The latest issue of Music & Copyright is now available for subscribers to download. Here are some of the highlights.
The US Copyright Office selects the Music Licensing Collective and Digital Licensee Coordinator
The US Copyright Office (the Office) has chosen the two groups that will facilitate the new system of mechanical licensing as determined by the Music Modernization Act (MMA). The aim of the MMA is to do away with the song-by-song notice of intention process and create a new blanket compulsory licensing system for digital music services. Moreover, the blanket-licensing structure should reduce the transaction costs associated with song-by-song licensing by commercial services and speed up the process of royalty payments to rights holders. The provisions of the MMA directed the Office to select a nonprofit group operated by copyright owners to administer the new blanket-licensing system from the beginning of 2021. Furthermore, a group representing digital music services has also been selected to coordinate the activities of the music licensees.
Germany records the best midyear music sales performance for more than 20 years
New figures published by the German music-trade body BVMI show that retail sales of recorded music in the first half of this year increased at the fastest rate for more than 20 years. Streaming registered a positive six months despite a slower growth rate than in the prior-year period. Buy-to-own formats also had a better half year with the rate of decline in sales of CD albums and downloads notably less severe. Spending on vinyl was up after a fall in the first half of last year. Despite already being the single-biggest revenue source, audio streaming accounted for more than half of the retail sales total for the first time. Furthermore, with streaming now dominant, the overall performance of the market will increasingly be determined more by the uptake of music subscriptions and less by the rate of decline of the once-dominant CD album.

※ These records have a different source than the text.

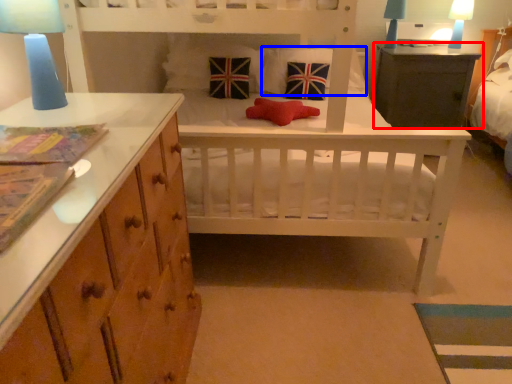 Question: Which object is closer to the camera taking this photo, table (highlighted by a red box) or pillow (highlighted by a blue box)?

Choices:
 (A) table
 (B) pillow

Answer: (B) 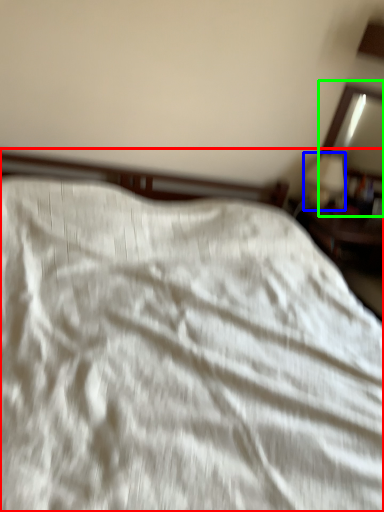 Question: Based on their relative distances, which object is nearer to bed (highlighted by a red box)? Choose from table lamp (highlighted by a blue box) and mirror (highlighted by a green box).

Choices:
 (A) table lamp
 (B) mirror

Answer: (A) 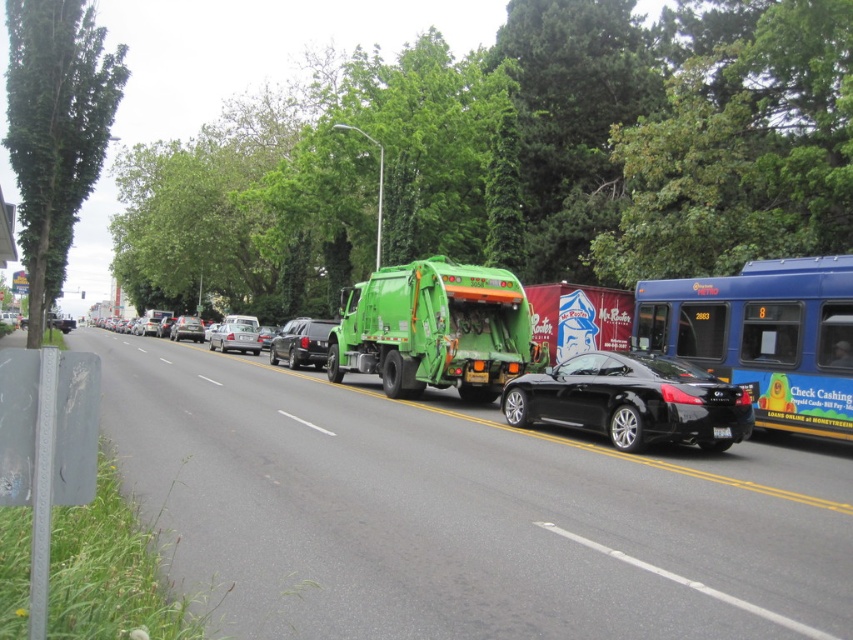 Question: Based on their relative distances, which object is nearer to the shiny silver sedan at center?

Choices:
 (A) blue metallic bus at right
 (B) green rubber garbage truck at center

Answer: (B)

Question: Which of the following is the farthest from the observer?

Choices:
 (A) (846, 324)
 (B) (198, 340)
 (C) (242, 332)
 (D) (715, 435)

Answer: (B)

Question: Does green rubber garbage truck at center have a lesser width compared to glossy black car at center?

Choices:
 (A) yes
 (B) no

Answer: (B)

Question: Is glossy black car at center below shiny silver sedan at center?

Choices:
 (A) yes
 (B) no

Answer: (A)

Question: Is shiny black suv at center smaller than satin silver sedan at center?

Choices:
 (A) yes
 (B) no

Answer: (B)

Question: Which object appears closest to the camera in this image?

Choices:
 (A) blue metallic bus at right
 (B) shiny black suv at center

Answer: (A) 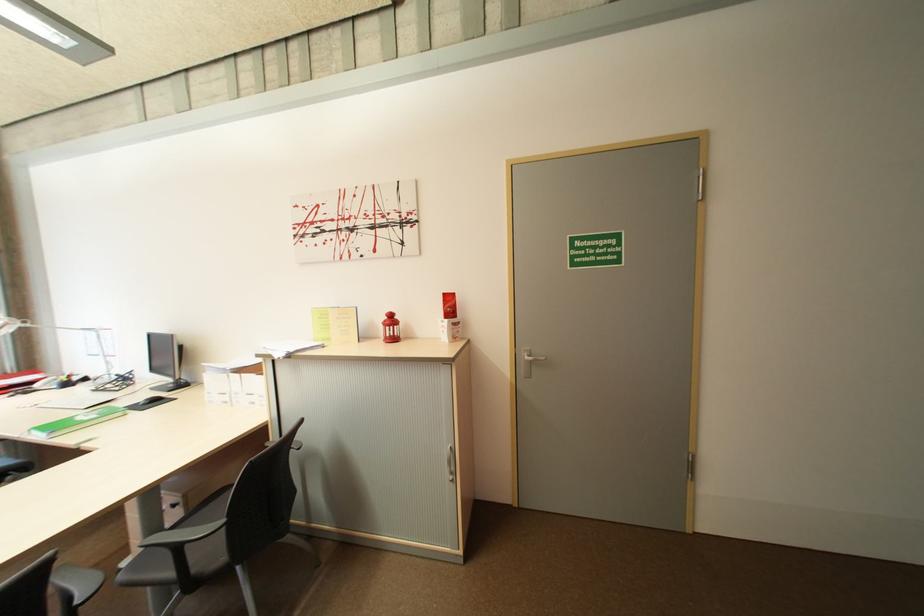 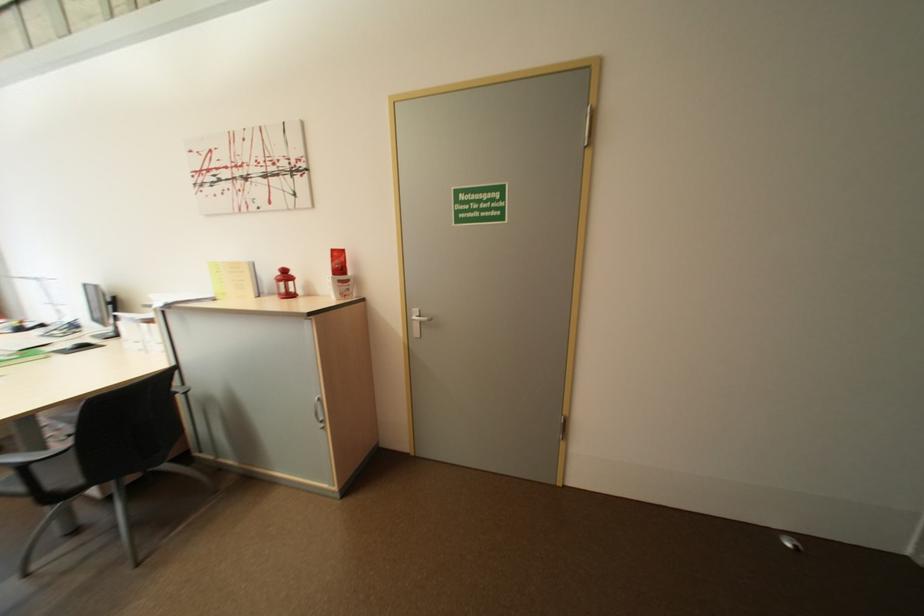 In the second image, find the point that corresponds to (337,339) in the first image.

(234, 294) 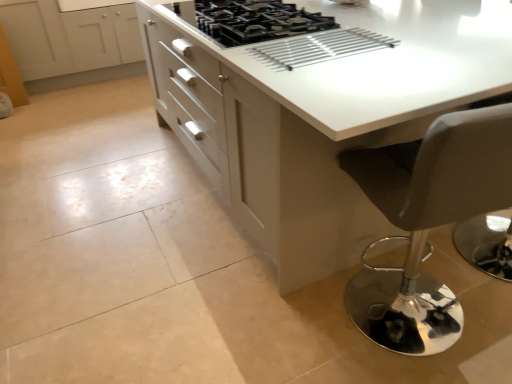 Question: Can you confirm if black matte gas stove at center is thinner than matte black stool at lower right?

Choices:
 (A) no
 (B) yes

Answer: (A)

Question: Is black matte gas stove at center positioned before matte black stool at lower right?

Choices:
 (A) no
 (B) yes

Answer: (A)

Question: From a real-world perspective, is black matte gas stove at center under matte black stool at lower right?

Choices:
 (A) yes
 (B) no

Answer: (B)

Question: From the image's perspective, would you say black matte gas stove at center is shown under matte black stool at lower right?

Choices:
 (A) no
 (B) yes

Answer: (A)

Question: Considering the relative sizes of black matte gas stove at center and matte black stool at lower right in the image provided, is black matte gas stove at center shorter than matte black stool at lower right?

Choices:
 (A) no
 (B) yes

Answer: (B)

Question: Is white glossy cabinet at upper left in front of or behind white glossy countertop at center in the image?

Choices:
 (A) behind
 (B) front

Answer: (A)

Question: From a real-world perspective, is white glossy cabinet at upper left above or below white glossy countertop at center?

Choices:
 (A) below
 (B) above

Answer: (A)

Question: Based on their sizes in the image, would you say white glossy cabinet at upper left is bigger or smaller than white glossy countertop at center?

Choices:
 (A) small
 (B) big

Answer: (A)

Question: Is white glossy cabinet at upper left taller or shorter than white glossy countertop at center?

Choices:
 (A) tall
 (B) short

Answer: (B)

Question: Is point (444, 201) closer or farther from the camera than point (300, 114)?

Choices:
 (A) farther
 (B) closer

Answer: (B)

Question: In terms of width, does matte black stool at lower right look wider or thinner when compared to white glossy countertop at center?

Choices:
 (A) thin
 (B) wide

Answer: (A)

Question: Based on their sizes in the image, would you say matte black stool at lower right is bigger or smaller than white glossy countertop at center?

Choices:
 (A) big
 (B) small

Answer: (B)

Question: In the image, is matte black stool at lower right positioned in front of or behind white glossy countertop at center?

Choices:
 (A) behind
 (B) front

Answer: (B)

Question: From their relative heights in the image, would you say white glossy cabinet at upper left is taller or shorter than matte black stool at lower right?

Choices:
 (A) short
 (B) tall

Answer: (A)

Question: Looking at their shapes, would you say white glossy cabinet at upper left is wider or thinner than matte black stool at lower right?

Choices:
 (A) wide
 (B) thin

Answer: (A) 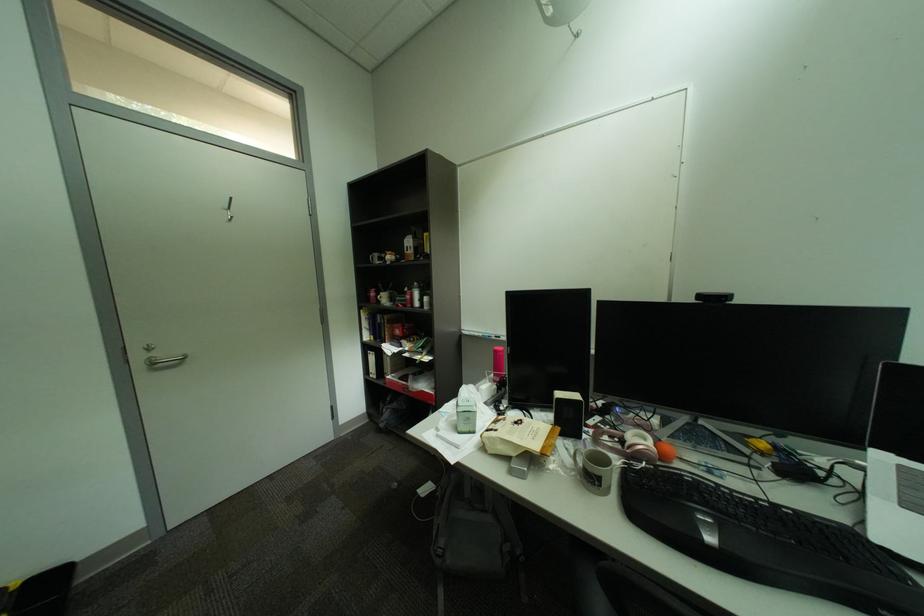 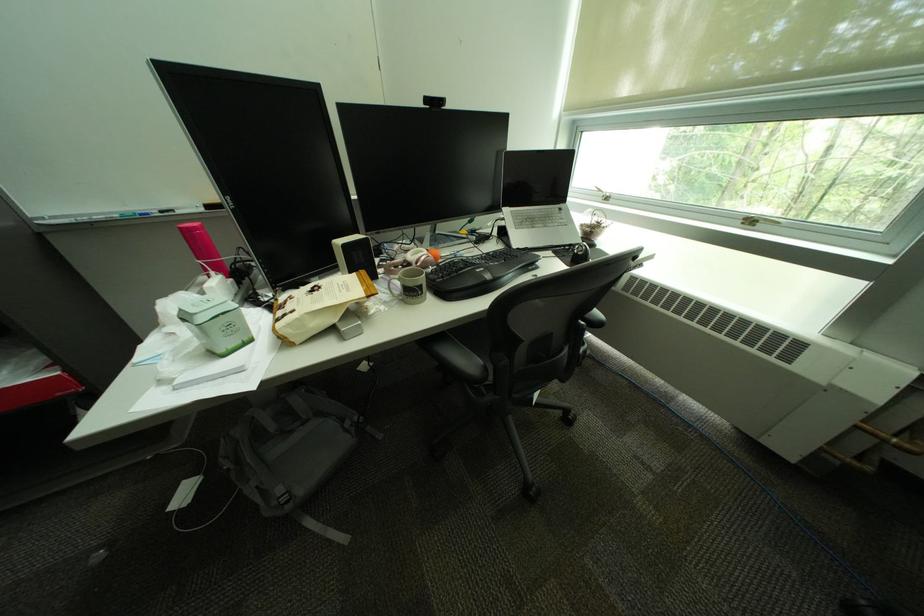 Locate, in the second image, the point that corresponds to (x=505, y=439) in the first image.

(309, 321) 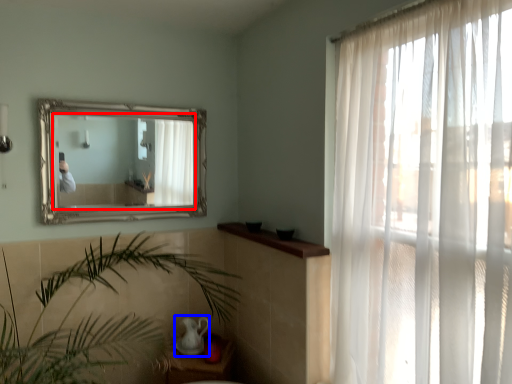 Question: Which object appears farthest to the camera in this image, mirror (highlighted by a red box) or tea pot (highlighted by a blue box)?

Choices:
 (A) mirror
 (B) tea pot

Answer: (B) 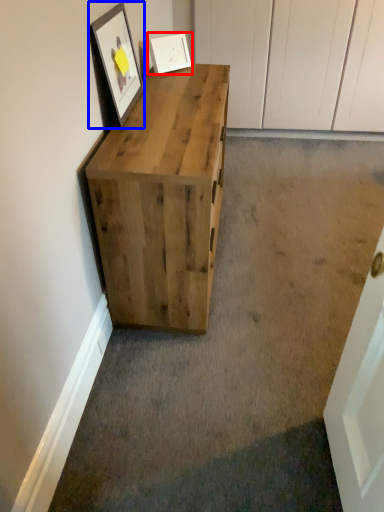 Question: Which point is closer to the camera, picture frame (highlighted by a red box) or picture frame (highlighted by a blue box)?

Choices:
 (A) picture frame
 (B) picture frame

Answer: (B) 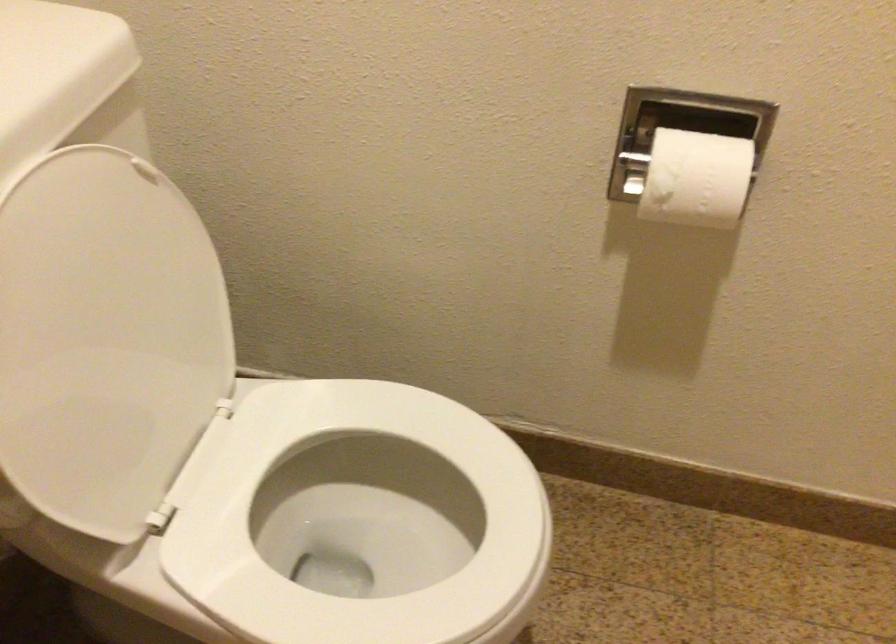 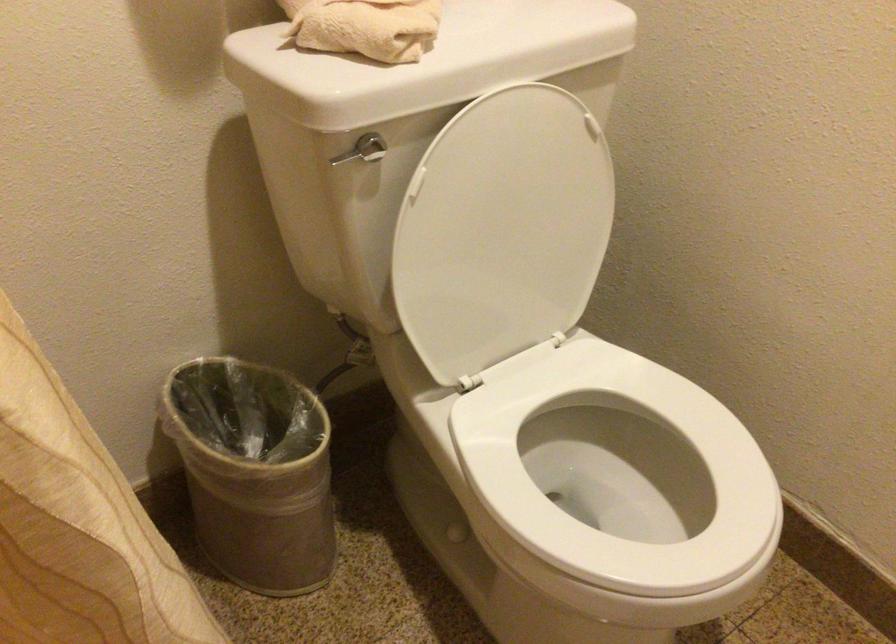 Where in the second image is the point corresponding to (x=110, y=337) from the first image?

(502, 230) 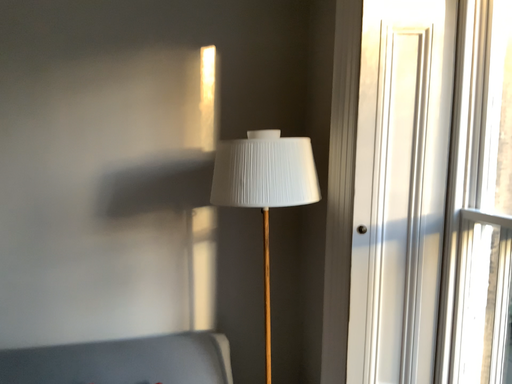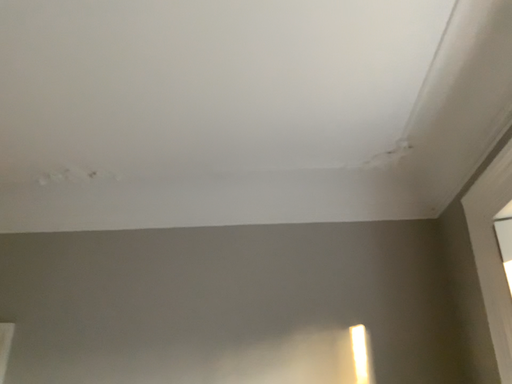 Question: How did the camera likely rotate when shooting the video?

Choices:
 (A) rotated left
 (B) rotated right

Answer: (A) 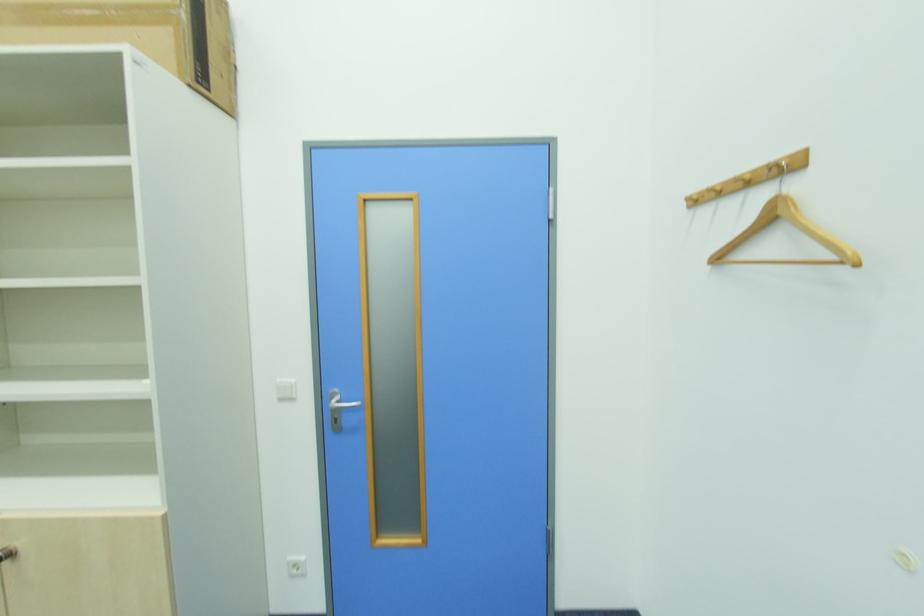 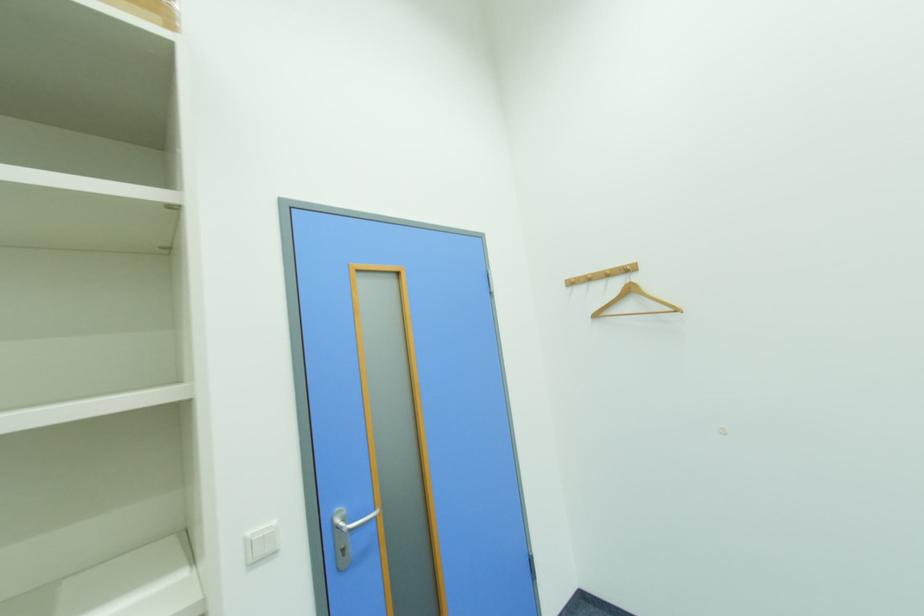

The lyrics battle is still on, but questions remain over the sector’s creativity
The music industry has fought hard against what used to be a whole host of online, unlicensed song-lyric pirates, forcing a number of them to turn legitimate and many more to the irrelevant periphery. However, there is still a battle going on among licensed providers in what remains a largely unpoliced segment, as evidenced by the recent spat between two leading outfits. Song lyrics are increasingly regarded as a valuable tool by social networks looking to provide their users with ways of boosting engagement with others, especially when it comes to telling “life stories.” But the business has yet to see a great deal of innovation beyond different simple means of sticking words across videos and images; it is time to be more creative with lyrics to develop an edge over the competition.
Japan country report
In addition to the usual set of music industry statistics and news briefs, the latest issue of Music & Copyright includes a detailed Japan music industry report. Of all the leading recorded-music markets, Japan is certainly the most erratic, with some sizable differences in annual performance. Looking back over the last decade, total trade revenue from recorded-music sales has been inconsistent, with one or two years of growth followed by a couple of years of decline. However, despite record company income from physical formats continuing to be unpredictable, the digital sector has become more stable. Moreover, after a lengthy reliance on downloads, the subscription sector is now generating more revenue for the local industry than any other digital income stream.